Le Sénat a également introduit plusieurs articles relatifs à la modernisation de la TNT, unique mode de réception de la télévision pour plus d'un foyer sur cinq dans notre pays. Il a eu raison de réaffirmer son rôle essentiel, notamment pour l'équité territoriale entre nos concitoyens. Il convient en effet de l'adapter aux nouveaux standards techniques, avec le passage expérimental à la ultra-haute définition (UHD) et à la disponibilité de services interactifs proposés par les éditeurs. Il y va de la pérennisation de ce service, qui conserve l'avantage d'être simple, gratuit et anonyme. Je veillerai, par amendement, à préciser les délais de mise en conformité des terminaux.
S'agissant des seuils de concentration autorisés par les services de radio analogiques et pour les réseaux des chaînes de télévision locales, ils sont sans aucun doute obsolètes. Nous devons veiller à la diversité des éditeurs et au pluralisme des programmes. Le relèvement du seuil pour les radios semble adapté. Le Sénat a d'ailleurs adopté celui que nous avions proposé et adopté l'an dernier. En séance publique, j'aurai, en revanche, à cœur de vous proposer un seuil moins élevé pour les télévisions locales, afin de ne pas porter préjudice au développement des réseaux et, indirectement, à la presse quotidienne régionale (PQR).
Toujours pour ce qui concerne la télévision, le Sénat a inséré des dispositions qui nous sont familières dans le texte, au sujet du must carry et de l'offre régionale de France 3. Je suis naturellement favorable à leur adoption, même si un équilibre doit être trouvé entre la mise à disposition rapide des décrochages locaux à la touche 3 et les capacités techniques des opérateurs.
S'agissant enfin du maintien de France 4, des collègues de tous les bancs de notre commission ont été mobilisés, publiquement et en coulisses, durant les dix-huit derniers mois, pour permettre la pérennité d'une offre publique jeunesse.
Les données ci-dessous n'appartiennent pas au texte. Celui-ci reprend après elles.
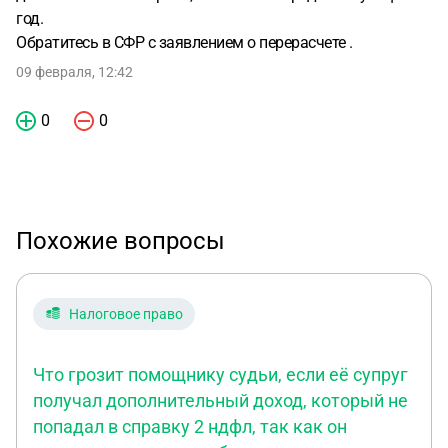
год.
Обратитесь в СФР с заявлением о перерасчете .
09 февраля, 12:42
0
0
Похожие вопросы
Налоговое право
Что грозит помощнику судьи, если её супруг
получал дополнительный доход, который не
попадал в справку 2 ндфл, так как он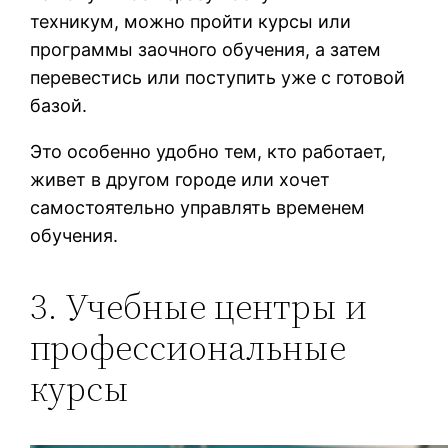
техникум, можно пройти курсы или
программы заочного обучения, а затем
перевестись или поступить уже с готовой
базой.
Это особенно удобно тем, кто работает,
живет в другом городе или хочет
самостоятельно управлять временем
обучения.
3. Учебные центры и
профессиональные
курсы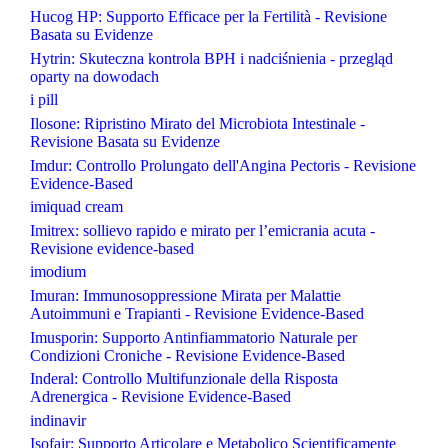
Hucog HP: Supporto Efficace per la Fertilità - Revisione
Basata su Evidenze
Hytrin: Skuteczna kontrola BPH i nadciśnienia - przegląd
oparty na dowodach
i pill
Ilosone: Ripristino Mirato del Microbiota Intestinale -
Revisione Basata su Evidenze
Imdur: Controllo Prolungato dell'Angina Pectoris - Revisione
Evidence-Based
imiquad cream
Imitrex: sollievo rapido e mirato per l’emicrania acuta -
Revisione evidence-based
imodium
Imuran: Immunosoppressione Mirata per Malattie
Autoimmuni e Trapianti - Revisione Evidence-Based
Imusporin: Supporto Antinfiammatorio Naturale per
Condizioni Croniche - Revisione Evidence-Based
Inderal: Controllo Multifunzionale della Risposta
Adrenergica - Revisione Evidence-Based
indinavir
Isofair: Supporto Articolare e Metabolico Scientificamente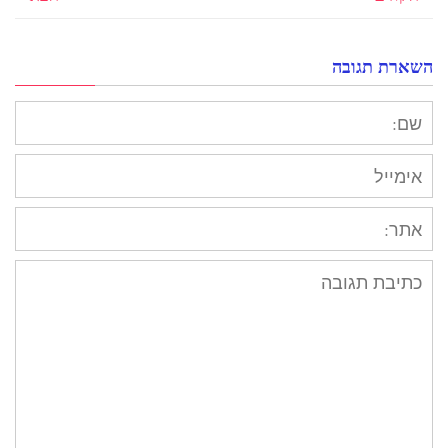
השארת תגובה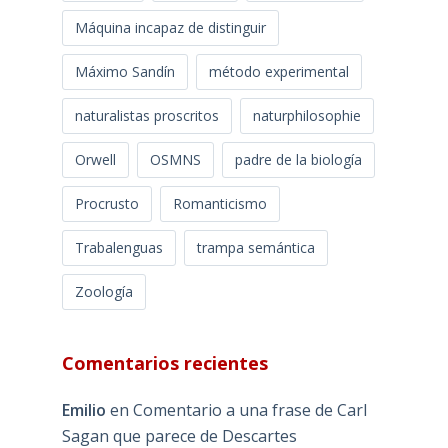
Máquina incapaz de distinguir
Máximo Sandín
método experimental
naturalistas proscritos
naturphilosophie
Orwell
OSMNS
padre de la biología
Procrusto
Romanticismo
Trabalenguas
trampa semántica
Zoología
Comentarios recientes
Emilio
en
Comentario a una frase de Carl
Sagan que parece de Descartes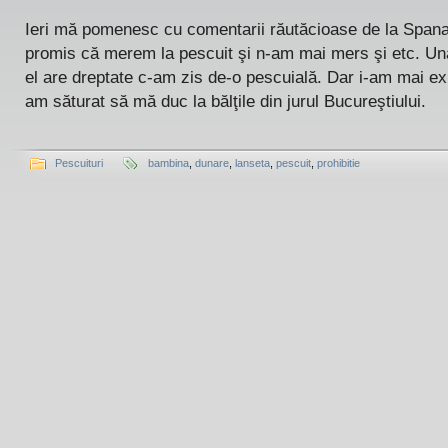
Ieri mă pomenesc cu comentarii răutăcioase de la Spana
promis că merem la pescuit şi n-am mai mers şi etc. Una
el are dreptate c-am zis de-o pescuială. Dar i-am mai ex
am săturat să mă duc la bălţile din jurul Bucureştiului.
Pescuituri
bambina
,
dunare
,
lanseta
,
pescuit
,
prohibitie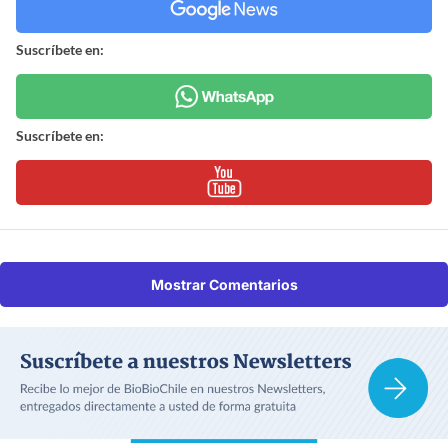
Suscríbete en:
Suscríbete en:
Mostrar Comentarios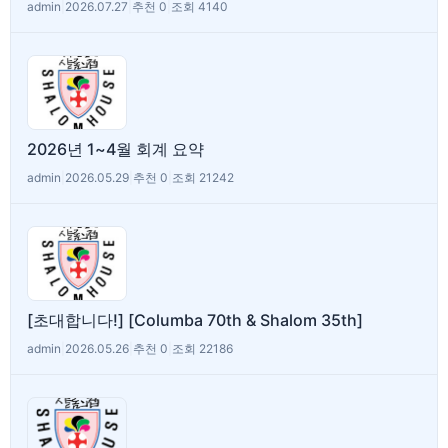
admin
|
2026.07.27
|
추천 0
|
조회 4140
2026년 1~4월 회계 요약
admin
|
2026.05.29
|
추천 0
|
조회 21242
[초대합니다!] [Columba 70th & Shalom 35th]
admin
|
2026.05.26
|
추천 0
|
조회 22186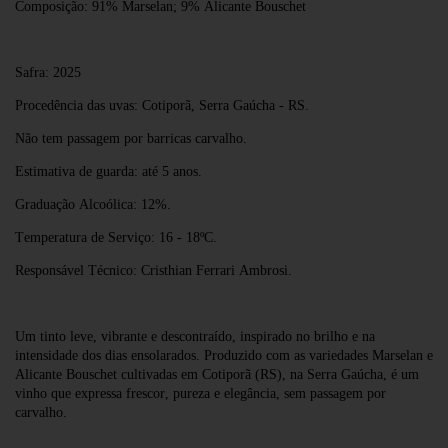
Composição: 91% Marselan; 9% Alicante Bouschet
Safra: 2025
Procedência das uvas: Cotiporã, Serra Gaúcha - RS.
Não tem passagem por barricas carvalho.
Estimativa de guarda: até 5 anos.
Graduação Alcoólica: 12%.
Temperatura de Serviço: 16 - 18ºC.
Responsável Técnico: Cristhian Ferrari Ambrosi.
Um tinto leve, vibrante e descontraído, inspirado no brilho e na
intensidade dos dias ensolarados. Produzido com as variedades Marselan e
Alicante Bouschet cultivadas em Cotiporã (RS), na Serra Gaúcha, é um
vinho que expressa frescor, pureza e elegância, sem passagem por
carvalho.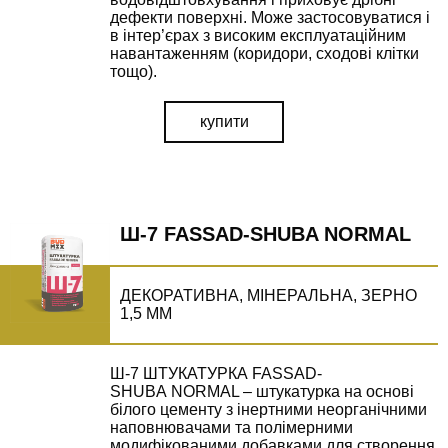
дефекти поверхні. Може застосовуватися і
в інтер’єрах з високим експлуатаційним
навантаженням (коридори, сходові клітки
тощо).
купити
Ш-7 FASSAD-SHUBA NORMAL
ДЕКОРАТИВНА, МІНЕРАЛЬНА, ЗЕРНО
1,5 ММ
Ш-7 ШТУКАТУРКА FASSAD-
SHUBA NORMAL – штукатурка на основі
білого цементу з інертними неорганічними
наповнювачами та полімерними
модифікованими добавками для створення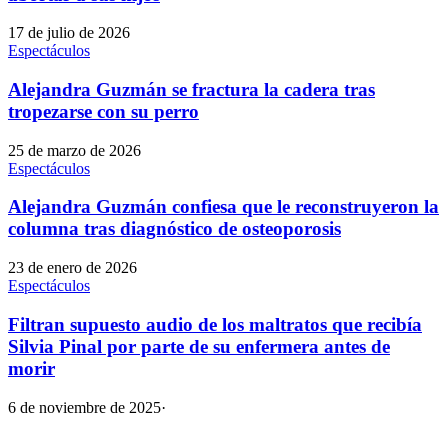
17 de julio de 2026
Espectáculos
Alejandra Guzmán se fractura la cadera tras
tropezarse con su perro
25 de marzo de 2026
Espectáculos
Alejandra Guzmán confiesa que le reconstruyeron la
columna tras diagnóstico de osteoporosis
23 de enero de 2026
Espectáculos
Filtran supuesto audio de los maltratos que recibía
Silvia Pinal por parte de su enfermera antes de
morir
6 de noviembre de 2025
·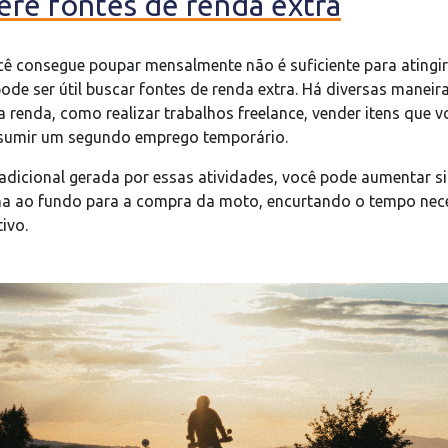
ere fontes de renda extra
cê consegue poupar mensalmente não é suficiente para atingir
ode ser útil buscar fontes de renda extra. Há diversas maneir
renda, como realizar trabalhos freelance, vender itens que v
sumir um segundo emprego temporário.
dicional gerada por essas atividades, você pode aumentar si
ina ao fundo para a compra da moto, encurtando o tempo nec
ivo.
Le service public ne doit pas perdre son lien avec la jeunesse, dont le rapport aux écrans ne saurait se faire sur les seules plateformes internationales. Le secteur de l'animation est un fleuron français et une fierté que nous devons plus que jamais soutenir. Nous nous réjouissons, dès lors, de l'annonce du Président de la République et du décret que vous ferez paraître dans quelques jours.